Looking back at the history of drug development over the past century, there are many interesting stories. For example, in the early 19th century, a German pharmacist's assistant, Zertina, soaked opium in hot water and extracted it with ammonia water to separate a pile of white powder from the opium. He fed this white powder to a dog, and the dog soon fainted after eating it.So he named it morphine after the Greek god of dreams, Morpheus.Therefore, morphine is generally considered to be the world's first active ingredient isolated from a plant, and is also considered the starting point of modern drug innovation.

Subsequently, pharmacists gradually mastered the technology of synthesizing chemical drugs, and German pharmacist Selmann synthesized acetylsalicylic acid, the predecessor of aspirin. At the beginning of the 20th century,Companies' demand for new drugs has driven the development of high-throughput screening technology, which enables scientists to screen and test large numbers of compounds with greater efficiency. At the beginning of the 21st century,Researchers have begun to explore more precise and effective drug treatments, among which targeted drugs have become a hot research direction.

Today, the rapid development of artificial intelligence technology has brought new possibilities to drug discovery. AI can help pharmacists verify drug targets and optimize drug structure design more quickly, and even directly generate molecules with specific physical and chemical properties or biological activities, greatly accelerating drug discovery.

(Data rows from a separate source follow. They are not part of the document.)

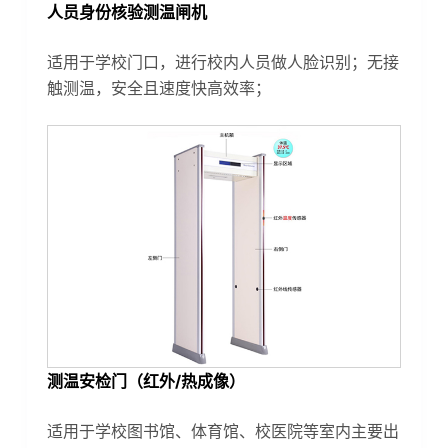
人员身份核验测温闸机
适用于学校门口，进行校内人员做人脸识别；无接
触测温，安全且速度快高效率；
测温安检门（红外/热成像）
适用于学校图书馆、体育馆、校医院等室内主要出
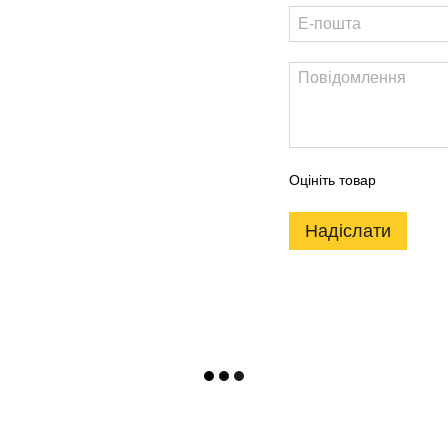
Оцініть товар
Надіслати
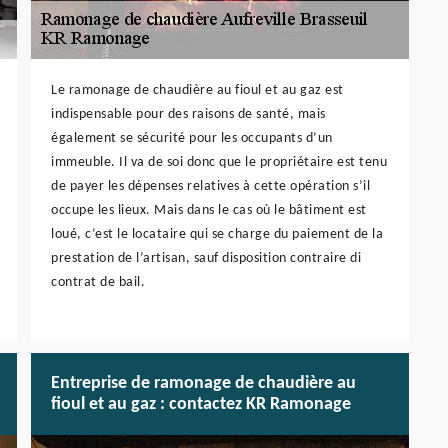
Le ramonage de chaudière au fioul et au gaz est
indispensable pour des raisons de santé, mais
également se sécurité pour les occupants d’un
immeuble. Il va de soi donc que le propriétaire est tenu
de payer les dépenses relatives à cette opération s’il
occupe les lieux. Mais dans le cas où le bâtiment est
loué, c’est le locataire qui se charge du paiement de la
prestation de l’artisan, sauf disposition contraire di
contrat de bail.
Entreprise de ramonage de chaudière au
fioul et au gaz : contactez KR Ramonage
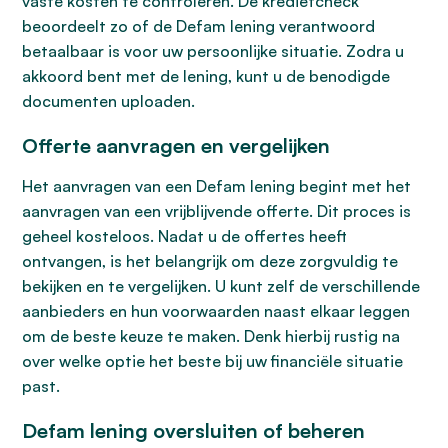
vaste kosten te controleren. De kredietcheck
beoordeelt zo of de Defam lening verantwoord
betaalbaar is voor uw persoonlijke situatie. Zodra u
akkoord bent met de lening, kunt u de benodigde
documenten uploaden.
Offerte aanvragen en vergelijken
Het aanvragen van een Defam lening begint met het
aanvragen van een vrijblijvende offerte. Dit proces is
geheel kosteloos. Nadat u de offertes heeft
ontvangen, is het belangrijk om deze zorgvuldig te
bekijken en te vergelijken. U kunt zelf de verschillende
aanbieders en hun voorwaarden naast elkaar leggen
om de beste keuze te maken. Denk hierbij rustig na
over welke optie het beste bij uw financiële situatie
past.
Defam lening oversluiten of beheren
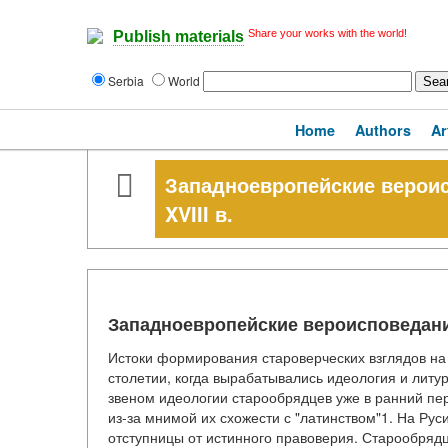
Share your works with the world!
Publish materials
Serbia
World
Home
Authors
Ar
Западноевропейские вероис
XVIII в.
Западноевропейские вероисповедания
Истоки формирования староверческих взглядов на 
столетии, когда вырабатывались идеология и литу
звеном идеологии старообрядцев уже в ранний пе
из-за мнимой их схожести с "латинством"1. На Рус
отступницы от истинного правоверия. Старообрядц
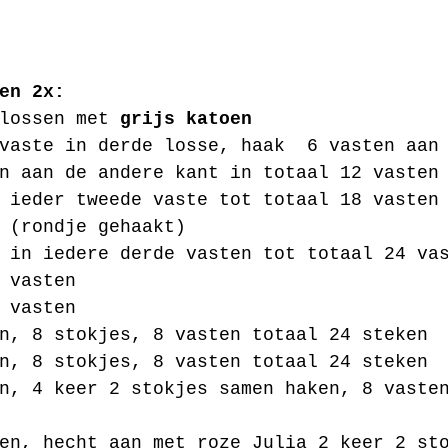
en 2x:
lossen met 
grijs katoen
vaste in derde losse, haak  6 vasten aan
n aan de andere kant in totaal 12 vasten
 ieder tweede vaste tot totaal 18 vasten
 (rondje gehaakt)
 in iedere derde vasten tot totaal 24 va
 vasten
 vasten
n, 8 stokjes, 8 vasten totaal 24 steken 
n, 8 stokjes, 8 vasten totaal 24 steken
n, 4 keer 2 stokjes samen haken, 8 vaste
en, hecht aan met roze Julia 2 keer 2 st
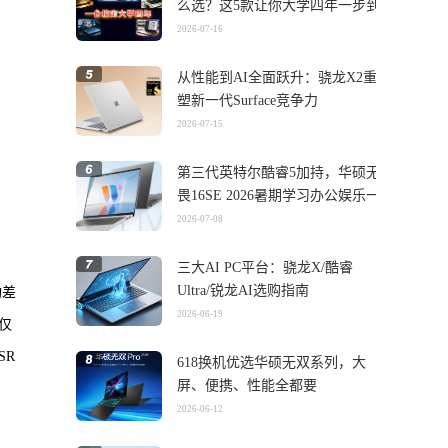
么选？这5款让你大学四年一步到
位
2026-07-16
从性能到AI全面跃升：骁龙X2重
塑新一代Surface竞争力
2026-07-15
第三代英特尔酷睿5加持，华硕无
畏16SE 2026暑期学习办公娱乐一
机搞定
2026-07-08
三大AI PC平台：骁龙X/酷睿
Ultra/锐龙AI选购指南
构差
2026-06-19
失仅
SR
618换机优选华硕无双系列，大
屏、便携、性能全都要
2026-06-12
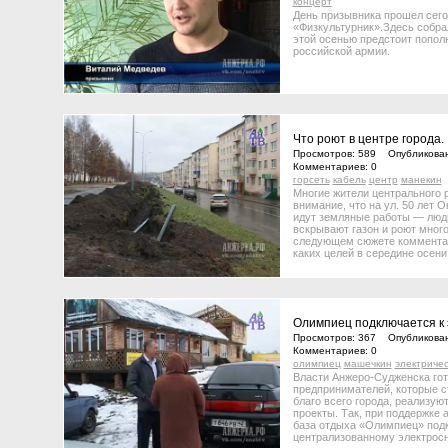
концерт
День призывника прошел сего
«Физкультурник».Здесь собра
этой осенью предстоит попол
российской армии.
Что роют в центре города.
Просмотров: 589 Опубликован
Комментариев: 0
горсеть
кабель
центр
манекин
Многие жители центрального 
внимание, что на ул. 50 лет 
идут земляные работы — люд
вскрывают газон и роют мног
следующем сюжете комментари
каких целей в середине осени
в центре города.
Олимпиец подключается к 
Просмотров: 367 Опубликован
Комментариев: 0
олимпиец
машечкин
электриче
Власти Анжеро-Судженска го
предпринимателей, которые с
благо всего города, реализу
проекты. Так, при поддержке 
база отдыха «Олимпиец» под
централизованному электрос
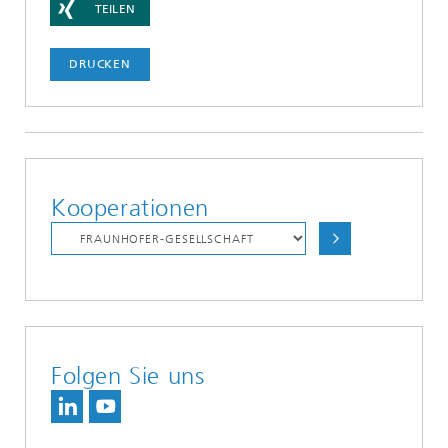
TEILEN
DRUCKEN
Kooperationen
Folgen Sie uns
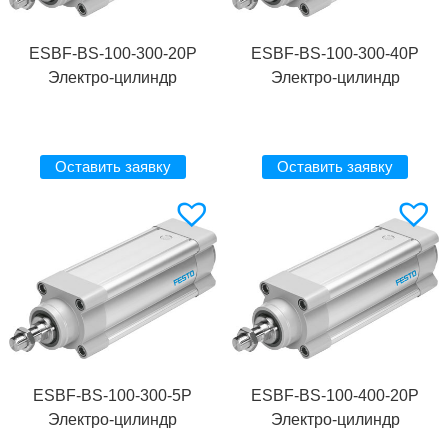
ESBF-BS-100-300-20P
ESBF-BS-100-300-40P
Электро-цилиндр
Электро-цилиндр
Оставить заявку
Оставить заявку
ESBF-BS-100-300-5P
ESBF-BS-100-400-20P
Электро-цилиндр
Электро-цилиндр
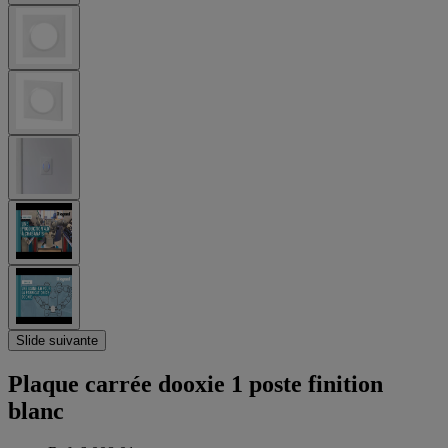
Slide suivante
Plaque carrée dooxie 1 poste finition
blanc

In this context,Researchers from the life science company Cellarity and NVIDIA have jointly proposed a novel targeted molecular optimization method based on latent reinforcement learning, MOLRL.The method combines a powerful generative model pre-trained on a large number of chemical datasets with a state-of-the-art reinforcement learning (RL) algorithm for continuous space optimization. The researchers applied the method to drug discovery-related tasks, using common benchmarks and comparing with state-of-the-art methods, and found that MOLRL showed superior or competitive performance in a variety of tasks, especially in targeted molecule generation and multi-parameter optimization.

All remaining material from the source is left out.